Central African Republic Mortality Rate Reaches Emergency Levels

MSF Calls For National and International Response to Crisis

CAR is in the grips of a chronic medical emergency, according to the MSF report "Central African Republic: State of Silent Crisis".

Carnot,CAR/Paris/New York, December 13, 2011—The Central African Republic (CAR) is in the grips of a chronic medical emergency, according to a report released today by the international medical humanitarian organization Doctors Without Borders/Médecins Sans Frontières (MSF) . 

Four mortality studies carried out by MSF over the past 18 months reveal crude mortality rates in some regions of CAR at three times the emergency threshold of one death per 10,000 people per day, which, according to the World Health Organization, is considered a humanitarian crisis. These rates constitute an “out of control” situation, even though the areas with the highest mortality rates are not affected by conflict or a high number of displaced people.
The MSF report, “Central African Republic: State of Silent Crisis,” concludes that existing levels of medical assistance are not enough to meet the scale of CAR's medical needs.

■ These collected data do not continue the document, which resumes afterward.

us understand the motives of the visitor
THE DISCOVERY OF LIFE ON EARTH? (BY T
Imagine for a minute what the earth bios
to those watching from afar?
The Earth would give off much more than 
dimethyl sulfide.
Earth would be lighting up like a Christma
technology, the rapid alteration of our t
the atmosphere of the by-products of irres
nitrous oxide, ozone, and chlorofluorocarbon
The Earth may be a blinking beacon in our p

The report outlines the need for more actors to conduct larger medical operations that reach more of the population and devise new models of care.

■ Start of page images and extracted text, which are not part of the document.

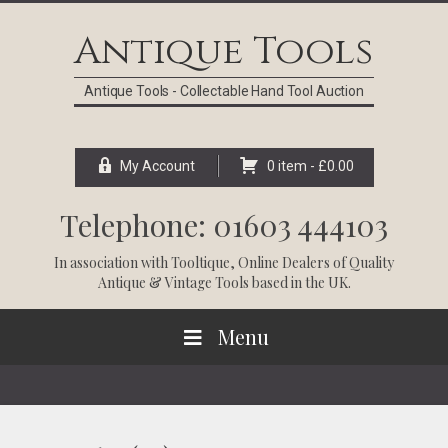
Skip
Skip
Skip
Skip
to
to
to
to
Antique Tools
primary
main
primary
footer
navigation
content
sidebar
Antique Tools - Collectable Hand Tool Auction
My Account
0 item -
£
0.00
Telephone: 01603 444103
In association with
Tooltique
, Online Dealers of Quality
Antique & Vintage Tools based in the UK.
Menu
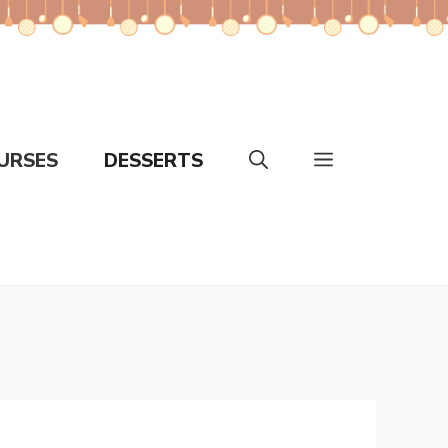
URSES
DESSERTS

"A health system torn apart by years of political and military instability, major organizational problems, and a lack of security in the northern and eastern regions of the country have had a catastrophic effect on the health of the population and show, to a large extent, how the extremely high mortality rates have come about,” said Olivier Aubry, MSF head of mission in CAR.  
At just 48 years, the Central African Republic has the second lowest life expectancy in the world, and it features the fifth highest death rate from infectious and parasitic diseases. In much of CAR, mortality rates are the result of seasonal epidemics, economic downturns, as well as conflict, displacement, and a poor health system. 

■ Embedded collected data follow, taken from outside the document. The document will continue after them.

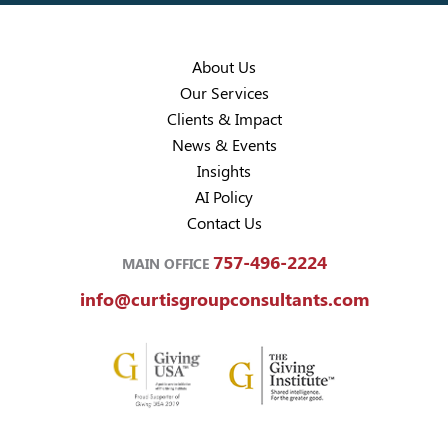
About Us
Our Services
Clients & Impact
News & Events
Insights
AI Policy
Contact Us
757-496-2224
MAIN OFFICE
info@curtisgroupconsultants.com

“In Carnot, the under-five mortality rate last July was three times as high as the under-five mortality rate in Kenya’s Dadaab refugee camp, where people who have fled from Somalia live in dire conditions. In Carnot, the crisis was unknown.”
And yet, the report argues, the commitment by the government and by the international community is going in the wrong direction. The government has been scaling back its investments in health, as have international donors, while humanitarian assistance has failed to reduce the widespread medical crisis. 
“If I had not been treated with the help of MSF, I would be dead by now,” said Monkoj Pascal, a patient. “I had diarrhea and a migraine so I went to a doctor in Batangafo and he referred me to the lab for clinical tests. The result confirmed I was HIV-positive. With treatment I am no longer a sick person. I am happy, and I no longer worry about anything.”
Despite the great need, both the government and international donors appear to be disengaging from health provision in the country. And the need for more medical assistance is great.
MSF calls on all actors, including the government and the international community, to expand assistance to healthcare.
MSF’s programs in Central African Republic
Doctors Without Borders/Médecins Sans Frontières (MSF) has been working in the Central African Republic since 1997. At the end of 2010, 1,243 staff members were present in the country. MSF programs support nine hospitals and 36 health centers and health posts. In almost all cases, MSF works in Ministry of Health facilities, seeking as close cooperation as possible. In 2010, 582,253 people were treated as outpatients and 24,185 people as inpatients.